[Start of section]

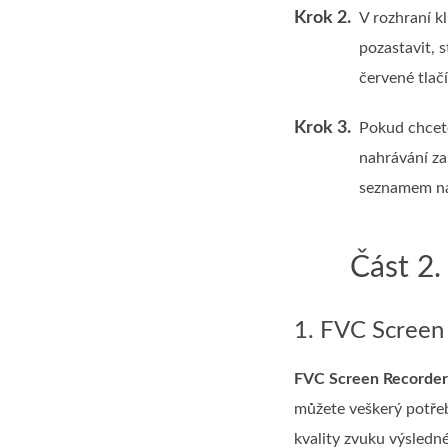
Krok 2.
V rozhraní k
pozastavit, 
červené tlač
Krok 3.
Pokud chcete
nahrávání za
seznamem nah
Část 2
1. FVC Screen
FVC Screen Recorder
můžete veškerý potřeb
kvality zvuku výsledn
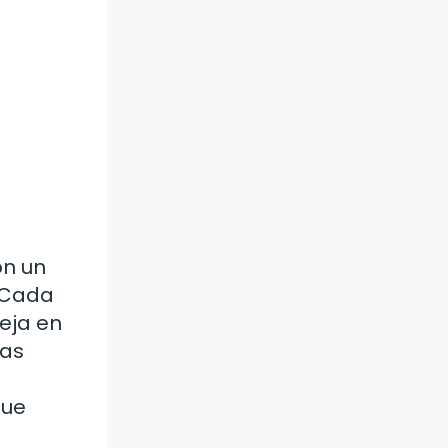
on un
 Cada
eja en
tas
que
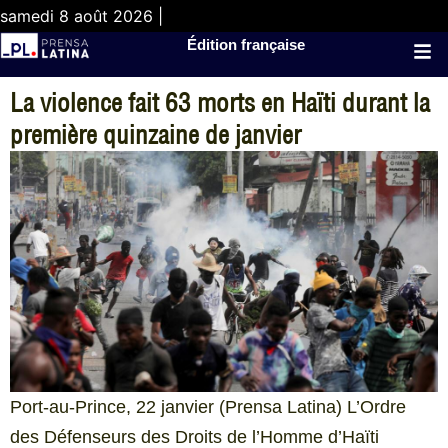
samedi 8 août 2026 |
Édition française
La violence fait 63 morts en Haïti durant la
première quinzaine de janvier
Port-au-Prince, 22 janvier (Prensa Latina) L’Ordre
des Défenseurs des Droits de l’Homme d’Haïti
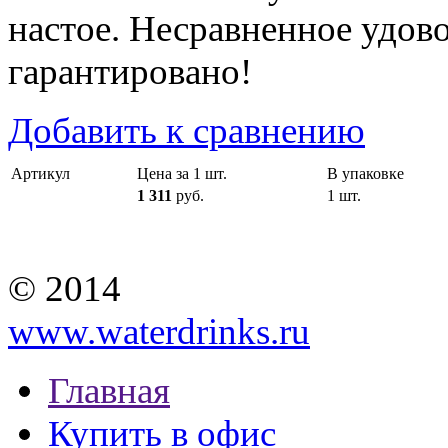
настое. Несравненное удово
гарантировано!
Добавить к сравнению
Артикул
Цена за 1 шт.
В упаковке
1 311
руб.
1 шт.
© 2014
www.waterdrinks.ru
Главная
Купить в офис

[End of section]

▸ Task statement: Repeat everything in the entries above word for word, excluding the images.

▸ Expected answer:
Krok 2.
V rozhraní k
pozastavit, 
červené tlač
Krok 3.
Pokud chcete
nahrávání za
seznamem nah
Část 2
1. FVC Screen
FVC Screen Recorder
můžete veškerý potřeb
kvality zvuku výsledn
on un
 Cada
eja en
tas
que
samedi 8 août 2026 |
Édition française
La violence fait 63 morts en Haïti durant la
première quinzaine de janvier
Port-au-Prince, 22 janvier (Prensa Latina) L’Ordre
des Défenseurs des Droits de l’Homme d’Haïti
настое. Несравненное удово
гарантировано!
Добавить к сравнению
Артикул
Цена за 1 шт.
В упаковке
1 311
руб.
1 шт.
© 2014
www.waterdrinks.ru
Главная
Купить в офис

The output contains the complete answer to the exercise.